Requirement >> Where the string "百度站长" occurs in a line of the entries below, copy that line.
[[ Source material, beginning ]]
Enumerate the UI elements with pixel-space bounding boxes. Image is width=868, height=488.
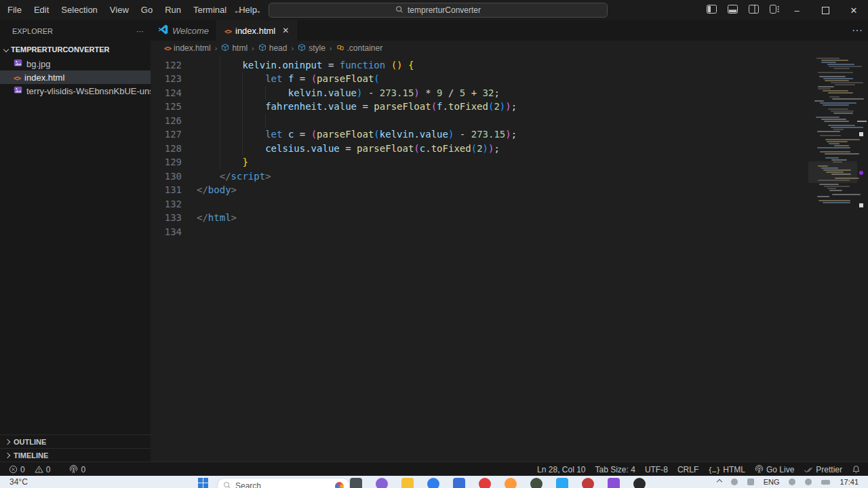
tray-icon[interactable] [747,479,754,485]
minimap-line [819,184,839,185]
file-item-index-html[interactable]: <>index.html [0,70,151,84]
minimap-line [825,153,859,155]
weather-widget[interactable]: 34°C [9,477,28,487]
minimap-line [816,117,840,118]
taskbar-app-premiere[interactable] [608,478,620,488]
minimap[interactable] [812,58,856,247]
menu-view[interactable]: View [104,0,135,20]
code-line: 124 kelvin.value) - 273.15) * 9 / 5 + 32… [151,86,868,100]
toggle-sidebar-icon[interactable] [707,5,717,16]
menu-bar: FileEditSelectionViewGoRunTerminalHelp [1,0,263,20]
taskbar-app-chrome[interactable] [530,478,542,488]
file-item-bg-jpg[interactable]: bg.jpg [0,57,151,70]
hidden-icons-chevron[interactable] [716,479,722,485]
tray-icon[interactable] [731,479,738,485]
minimap-line [829,143,840,144]
code-line: 133</html> [151,211,868,225]
overview-ruler[interactable] [856,56,868,462]
breadcrumb-separator: › [291,44,294,52]
line-content [197,114,868,128]
status-0[interactable]: 0 [64,462,90,476]
breadcrumb-separator: › [330,44,332,52]
status-label: CRLF [677,465,698,474]
menu-go[interactable]: Go [135,0,159,20]
taskbar-app-file-explorer[interactable] [401,478,414,488]
taskbar-app-photos[interactable] [350,478,362,488]
status-bell-icon[interactable] [847,462,865,476]
sidebar-panel-outline[interactable]: OUTLINE [0,434,151,448]
minimap-line [829,190,842,191]
minimap-line [820,135,841,136]
taskbar-app-media-player[interactable] [633,478,646,488]
breadcrumb-item-html[interactable]: html [221,43,248,54]
close-tab-icon[interactable]: ✕ [282,26,289,35]
status-go-live[interactable]: Go Live [750,462,799,476]
status-label: Ln 28, Col 10 [537,465,585,474]
taskbar-app-vscode[interactable] [556,478,568,488]
menu-edit[interactable]: Edit [28,0,55,20]
volume-icon[interactable] [805,479,812,485]
network-icon[interactable] [789,479,795,485]
taskbar-app-obs[interactable] [582,478,594,488]
battery-icon[interactable] [821,480,830,485]
menu-run[interactable]: Run [159,0,187,20]
breadcrumb-item-head[interactable]: head [258,43,288,54]
layout-controls [707,0,780,20]
forward-arrow-icon[interactable]: → [252,5,262,16]
status-prettier[interactable]: Prettier [799,462,847,476]
status-0[interactable]: 0 [30,462,56,476]
close-button[interactable]: ✕ [840,0,868,20]
title-bar: FileEditSelectionViewGoRunTerminalHelp ←… [0,0,868,20]
status-html[interactable]: {…}HTML [703,462,750,476]
file-name: terry-vlisidis-WsEbnsnKbUE-unsplas... [26,86,151,96]
minimap-viewport[interactable] [808,161,857,183]
tab-index-html[interactable]: <>index.html✕ [217,20,297,41]
status-ln-28-col-10[interactable]: Ln 28, Col 10 [532,462,590,476]
windows-start-button[interactable] [198,478,208,488]
status-utf-8[interactable]: UTF-8 [640,462,673,476]
taskbar-search[interactable]: Search [217,478,350,488]
breadcrumb-item-index-html[interactable]: <>index.html [164,43,211,53]
tab-welcome[interactable]: Welcome [151,20,217,41]
editor-more-actions-icon[interactable]: ··· [852,24,863,37]
taskbar-app-edge[interactable] [427,478,439,488]
sidebar-panel-timeline[interactable]: TIMELINE [0,448,151,462]
minimap-line [824,186,850,187]
taskbar-app-opera[interactable] [479,478,491,488]
status-crlf[interactable]: CRLF [673,462,703,476]
minimap-line [823,202,850,203]
breadcrumb-item--container[interactable]: .container [336,43,383,54]
minimize-button[interactable]: – [783,0,811,20]
image-file-icon [14,85,22,96]
status-0[interactable]: 0 [4,462,30,476]
status-tab-size-4[interactable]: Tab Size: 4 [591,462,640,476]
workspace-folder-row[interactable]: TEMPRERTURCONVERTER [0,42,151,57]
menu-file[interactable]: File [1,0,28,20]
breadcrumb-item-style[interactable]: style [298,43,326,54]
symbol-class-icon [336,43,344,54]
code-line: 129 } [151,155,868,169]
menu-terminal[interactable]: Terminal [187,0,233,20]
menu-selection[interactable]: Selection [55,0,103,20]
customize-layout-icon[interactable] [770,5,780,16]
maximize-button[interactable] [811,0,840,20]
toggle-secondary-sidebar-icon[interactable] [749,5,759,16]
taskbar-app-store[interactable] [453,478,465,488]
back-arrow-icon[interactable]: ← [233,5,243,16]
status-label: Tab Size: 4 [595,465,635,474]
code-line: 132 [151,197,868,211]
taskbar-app-task-view[interactable] [376,478,388,488]
symbol-element-icon [258,43,267,54]
clock[interactable]: 17:41 [840,478,859,486]
taskbar-app-firefox[interactable] [505,478,517,488]
explorer-actions-button[interactable]: ··· [136,27,144,35]
toggle-panel-icon[interactable] [728,5,738,16]
command-center-search[interactable]: temprerturConverter [269,3,608,18]
code-editor[interactable]: 121 }122 kelvin.oninput = function () {1… [151,56,868,462]
file-item-terry-vlisidis-wsebnsnkbue-unsplas-[interactable]: terry-vlisidis-WsEbnsnKbUE-unsplas... [0,84,151,98]
minimap-line [821,60,849,61]
line-content: kelvin.oninput = function () { [197,58,868,73]
file-tree: bg.jpg<>index.htmlterry-vlisidis-WsEbnsn… [0,57,151,98]
panel-label: OUTLINE [14,438,46,446]
language-indicator[interactable]: ENG [764,478,780,486]
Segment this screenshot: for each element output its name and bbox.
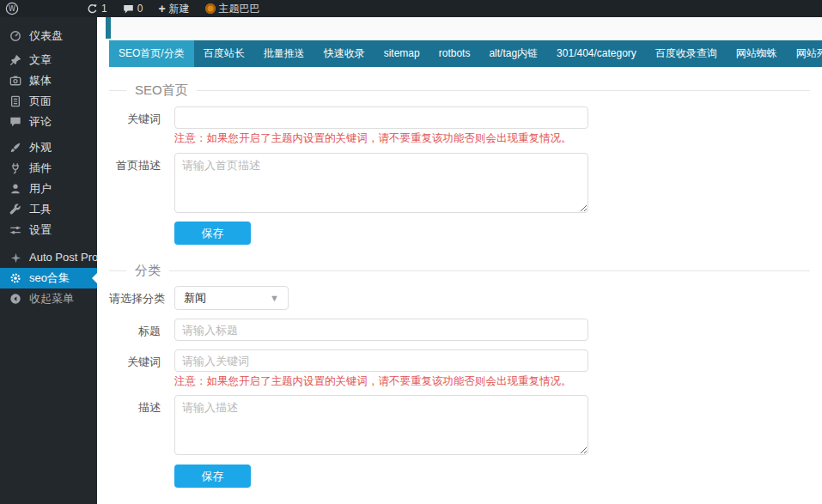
comments-count: 0: [137, 3, 143, 15]
sidebar-label: 外观: [29, 137, 52, 158]
tab-dead-links[interactable]: 网站死链: [787, 40, 822, 67]
admin-sidebar: 仪表盘 文章 媒体 页面 评论: [0, 17, 97, 504]
wrench-icon: [9, 203, 22, 216]
category-description-row: 描述: [109, 395, 810, 455]
section-title: 分类: [135, 263, 161, 279]
admin-bar: W 1 0 + 新建 主题巴巴: [0, 0, 822, 17]
pin-icon: [9, 54, 22, 66]
sidebar-item-users[interactable]: 用户: [0, 179, 97, 199]
section-header-category: 分类: [109, 261, 810, 280]
sidebar-label: 仪表盘: [29, 26, 63, 46]
sidebar-item-posts[interactable]: 文章: [0, 50, 97, 70]
brush-icon: [9, 142, 22, 154]
updates-count: 1: [101, 3, 107, 15]
sidebar-item-auto-post-pro[interactable]: Auto Post Pro: [0, 247, 97, 268]
tab-batch-push[interactable]: 批量推送: [254, 40, 314, 67]
wordpress-logo-icon[interactable]: W: [5, 2, 19, 15]
sidebar-item-seo-collection[interactable]: seo合集: [0, 268, 97, 288]
home-keyword-row: 关键词: [109, 106, 810, 129]
tab-baidu-inclusion-query[interactable]: 百度收录查询: [646, 40, 727, 67]
active-menu-arrow: [87, 273, 97, 283]
updates-indicator[interactable]: 1: [81, 0, 113, 17]
gear-icon: [9, 272, 22, 284]
sidebar-label: 媒体: [29, 70, 52, 91]
home-save-button[interactable]: 保存: [174, 222, 251, 245]
main-content: SEO首页/分类 百度站长 批量推送 快速收录 sitemap rotbots …: [97, 17, 822, 504]
category-description-textarea[interactable]: [174, 395, 588, 455]
sidebar-label: 页面: [29, 91, 52, 112]
home-description-textarea[interactable]: [174, 153, 588, 213]
category-select-value: 新闻: [184, 290, 206, 306]
site-name: 主题巴巴: [219, 2, 260, 16]
category-title-input[interactable]: [174, 319, 588, 341]
category-select-label: 请选择分类: [109, 286, 174, 307]
category-select[interactable]: 新闻 ▼: [174, 286, 289, 310]
sidebar-item-pages[interactable]: 页面: [0, 91, 97, 112]
new-label: 新建: [169, 2, 190, 16]
tab-fast-inclusion[interactable]: 快速收录: [314, 40, 374, 67]
dashboard-icon: [9, 30, 22, 42]
home-description-row: 首页描述: [109, 153, 810, 213]
chevron-down-icon: ▼: [270, 293, 279, 303]
category-keyword-label: 关键词: [109, 349, 174, 370]
sidebar-label: seo合集: [29, 268, 70, 288]
home-keyword-input[interactable]: [174, 106, 588, 129]
tab-robots[interactable]: rotbots: [429, 40, 480, 67]
sidebar-item-dashboard[interactable]: 仪表盘: [0, 26, 97, 46]
notice-strip: [106, 17, 822, 39]
sidebar-item-comments[interactable]: 评论: [0, 112, 97, 132]
sliders-icon: [9, 224, 22, 236]
site-link[interactable]: 主题巴巴: [199, 0, 266, 17]
category-description-label: 描述: [109, 395, 174, 416]
plus-icon: +: [158, 1, 165, 16]
sidebar-label: 用户: [29, 179, 52, 199]
home-keyword-note: 注意：如果您开启了主题内设置的关键词，请不要重复该功能否则会出现重复情况。: [174, 131, 810, 146]
category-save-button[interactable]: 保存: [174, 465, 251, 488]
comment-icon: [123, 3, 134, 15]
category-keyword-row: 关键词: [109, 349, 810, 372]
plug-icon: [9, 162, 22, 174]
category-title-row: 标题: [109, 319, 810, 341]
tab-301-404-category[interactable]: 301/404/category: [547, 40, 646, 67]
sidebar-item-media[interactable]: 媒体: [0, 70, 97, 91]
sidebar-item-plugins[interactable]: 插件: [0, 158, 97, 179]
sidebar-item-settings[interactable]: 设置: [0, 220, 97, 240]
auto-post-icon: [9, 252, 22, 264]
comments-indicator[interactable]: 0: [117, 0, 149, 17]
sidebar-item-collapse-menu[interactable]: 收起菜单: [0, 288, 97, 309]
theme-logo-icon: [205, 3, 216, 14]
category-select-row: 请选择分类 新闻 ▼: [109, 286, 810, 310]
tab-site-spider[interactable]: 网站蜘蛛: [727, 40, 787, 67]
update-icon: [87, 3, 98, 15]
camera-icon: [9, 75, 22, 87]
sidebar-label: 设置: [29, 220, 52, 240]
section-header-seo-home: SEO首页: [109, 81, 810, 100]
home-keyword-label: 关键词: [109, 106, 174, 127]
svg-text:W: W: [9, 5, 15, 13]
sidebar-item-tools[interactable]: 工具: [0, 199, 97, 220]
sidebar-label: 文章: [29, 50, 52, 70]
section-title: SEO首页: [135, 82, 188, 99]
new-content-button[interactable]: + 新建: [152, 0, 195, 17]
sidebar-label: 评论: [29, 112, 52, 132]
comment-icon: [9, 116, 22, 128]
sidebar-label: Auto Post Pro: [29, 247, 98, 268]
category-keyword-input[interactable]: [174, 349, 588, 372]
home-description-label: 首页描述: [109, 153, 174, 173]
tab-alt-tag-links[interactable]: alt/tag内链: [479, 40, 547, 67]
sidebar-label: 插件: [29, 158, 52, 179]
collapse-arrow-icon: [9, 293, 22, 305]
sidebar-label: 收起菜单: [29, 288, 74, 309]
page-icon: [9, 95, 22, 107]
category-keyword-note: 注意：如果您开启了主题内设置的关键词，请不要重复该功能否则会出现重复情况。: [174, 374, 810, 389]
tab-seo-home-category[interactable]: SEO首页/分类: [109, 40, 194, 67]
category-title-label: 标题: [109, 319, 174, 339]
tab-baidu-webmaster[interactable]: 百度站长: [194, 40, 254, 67]
tab-sitemap[interactable]: sitemap: [374, 40, 429, 67]
sidebar-label: 工具: [29, 199, 52, 220]
sidebar-item-appearance[interactable]: 外观: [0, 137, 97, 158]
user-icon: [9, 183, 22, 195]
seo-tab-bar: SEO首页/分类 百度站长 批量推送 快速收录 sitemap rotbots …: [109, 40, 822, 67]
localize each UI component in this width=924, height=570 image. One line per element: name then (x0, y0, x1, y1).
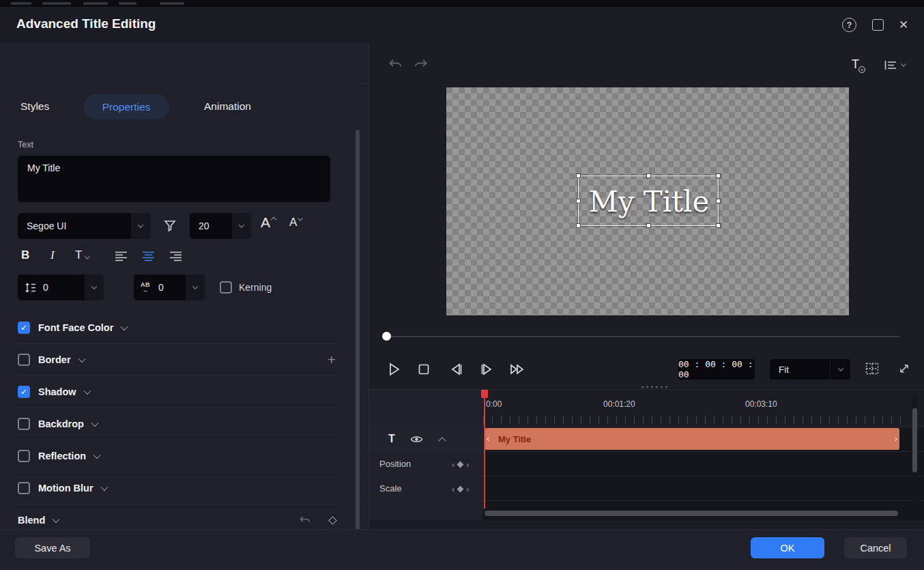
italic-button[interactable]: I (50, 248, 55, 262)
section-border[interactable]: Border + (18, 344, 336, 376)
resize-handle[interactable] (716, 223, 721, 228)
font-family-select[interactable]: Segoe UI (18, 213, 150, 239)
preview-canvas[interactable]: My Title (446, 87, 849, 315)
collapse-track-icon[interactable] (438, 437, 446, 444)
cancel-button[interactable]: Cancel (844, 537, 907, 558)
clip-left-trim-handle[interactable]: ‹ (487, 433, 489, 444)
font-face-color-checkbox[interactable] (18, 322, 30, 334)
line-spacing-select[interactable]: 0 (18, 274, 104, 300)
zoom-fit-select[interactable]: Fit (770, 359, 850, 380)
ruler-label: 0:00 (486, 399, 502, 409)
chevron-down-icon[interactable] (100, 483, 108, 491)
resize-handle[interactable] (716, 173, 721, 178)
stop-button[interactable] (418, 363, 430, 375)
motion-blur-checkbox[interactable] (18, 482, 30, 494)
undo-icon[interactable] (388, 58, 403, 70)
close-icon[interactable]: ✕ (899, 18, 908, 32)
add-keyframe-icon[interactable] (457, 461, 464, 468)
text-selection-box[interactable]: My Title (578, 175, 719, 226)
preview-seekbar[interactable] (386, 336, 899, 337)
text-style-dropdown[interactable]: T (75, 248, 89, 262)
chevron-down-icon[interactable] (83, 387, 91, 395)
resize-handle[interactable] (576, 199, 581, 203)
resize-handle[interactable] (716, 199, 721, 203)
align-center-button[interactable] (142, 251, 156, 262)
resize-handle[interactable] (646, 173, 651, 178)
fast-forward-button[interactable] (509, 362, 527, 377)
ok-button[interactable]: OK (751, 537, 824, 558)
clip-right-trim-handle[interactable]: › (895, 433, 897, 444)
chevron-down-icon[interactable] (121, 323, 128, 330)
section-motion-blur[interactable]: Motion Blur (18, 472, 336, 504)
maximize-icon[interactable] (872, 19, 884, 31)
letter-spacing-icon: AB↔ (141, 282, 150, 294)
add-border-icon[interactable]: + (328, 352, 336, 368)
reset-icon[interactable] (299, 515, 311, 526)
backdrop-checkbox[interactable] (18, 418, 30, 430)
chevron-down-icon[interactable] (53, 515, 60, 523)
tab-animation[interactable]: Animation (204, 100, 251, 113)
border-checkbox[interactable] (18, 354, 30, 366)
shadow-checkbox[interactable] (18, 386, 30, 398)
scrollbar-thumb[interactable] (356, 130, 360, 557)
letter-spacing-select[interactable]: AB↔ 0 (134, 274, 205, 300)
next-keyframe-icon[interactable]: › (466, 484, 469, 494)
fullscreen-icon[interactable] (898, 362, 910, 375)
section-backdrop[interactable]: Backdrop (18, 408, 336, 440)
preview-title-text[interactable]: My Title (579, 176, 719, 227)
resize-handle[interactable] (576, 223, 581, 228)
redo-icon[interactable] (414, 58, 429, 70)
align-left-button[interactable] (115, 251, 128, 262)
timeline-horizontal-scrollbar[interactable] (485, 511, 908, 516)
font-filter-icon[interactable] (162, 218, 177, 233)
text-align-dropdown[interactable] (884, 60, 906, 70)
save-as-button[interactable]: Save As (15, 537, 90, 558)
section-font-face-color[interactable]: Font Face Color (18, 312, 336, 344)
playhead-flag[interactable] (481, 390, 488, 398)
scale-keyframe-control[interactable]: ‹ › (452, 484, 470, 494)
timeline-vertical-scrollbar[interactable] (912, 395, 917, 519)
play-button[interactable] (386, 361, 401, 377)
font-family-caret[interactable] (131, 213, 150, 239)
resize-handle[interactable] (576, 173, 581, 178)
font-size-caret[interactable] (232, 213, 251, 239)
prev-keyframe-icon[interactable]: ‹ (452, 484, 454, 494)
help-icon[interactable]: ? (842, 18, 856, 32)
section-reflection[interactable]: Reflection (18, 440, 336, 472)
tab-styles[interactable]: Styles (20, 100, 49, 113)
scrollbar-thumb[interactable] (485, 511, 898, 516)
resize-handle[interactable] (646, 223, 651, 228)
title-text-input[interactable]: My Title (18, 156, 330, 202)
splitter-grip[interactable] (640, 386, 669, 388)
align-justify-button[interactable] (169, 251, 183, 262)
zoom-fit-caret[interactable] (830, 359, 850, 380)
next-keyframe-icon[interactable]: › (466, 459, 469, 470)
safe-zones-grid-icon[interactable] (865, 362, 879, 375)
decrease-font-size-button[interactable]: A (289, 216, 302, 229)
reflection-checkbox[interactable] (18, 450, 30, 462)
prev-keyframe-icon[interactable]: ‹ (452, 459, 454, 470)
previous-frame-button[interactable] (448, 362, 464, 377)
increase-font-size-button[interactable]: A (261, 214, 276, 231)
line-spacing-caret[interactable] (85, 274, 104, 300)
section-shadow[interactable]: Shadow (18, 376, 336, 408)
keyframe-diamond-icon[interactable] (328, 516, 337, 525)
next-frame-button[interactable] (479, 362, 495, 377)
bold-button[interactable]: B (21, 248, 29, 262)
seekbar-knob[interactable] (382, 332, 391, 341)
title-clip[interactable]: ‹ My Title › (485, 428, 899, 450)
track-visibility-icon[interactable] (410, 435, 423, 444)
chevron-down-icon[interactable] (78, 355, 85, 362)
font-size-select[interactable]: 20 (190, 213, 251, 239)
tab-properties[interactable]: Properties (83, 94, 169, 119)
letter-spacing-caret[interactable] (186, 274, 205, 300)
chevron-down-icon[interactable] (93, 451, 100, 459)
timeline-playhead[interactable] (484, 390, 485, 509)
add-keyframe-icon[interactable] (457, 486, 464, 493)
position-keyframe-control[interactable]: ‹ › (452, 459, 470, 470)
add-text-icon[interactable]: T + (852, 57, 859, 72)
left-panel-scrollbar[interactable] (356, 130, 360, 560)
chevron-down-icon[interactable] (91, 419, 98, 427)
kerning-checkbox[interactable] (220, 281, 232, 294)
scrollbar-thumb[interactable] (912, 408, 917, 472)
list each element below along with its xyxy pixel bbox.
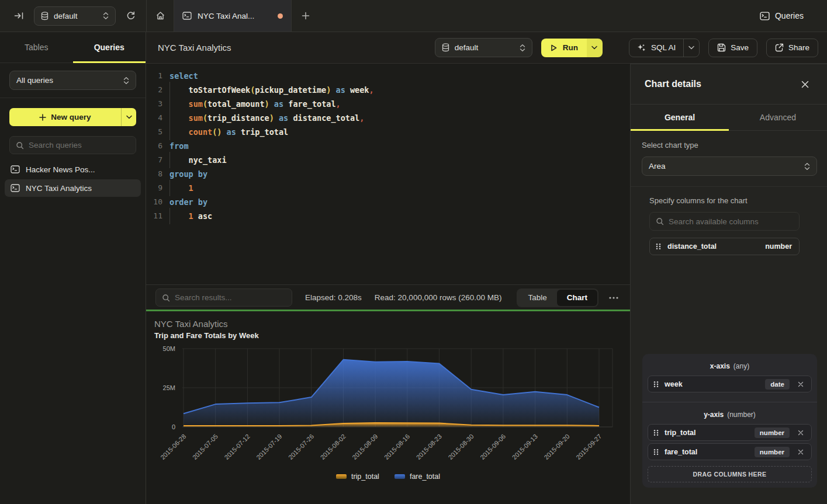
[[ Source material, end ]]
Your solution >>
main-content: SEO首页/分类 百度站长 批量推送 快速收录 sitemap rotbots …: [97, 17, 822, 504]
tab-baidu-webmaster[interactable]: 百度站长: [194, 40, 254, 67]
seo-tab-bar: SEO首页/分类 百度站长 批量推送 快速收录 sitemap rotbots …: [109, 40, 822, 67]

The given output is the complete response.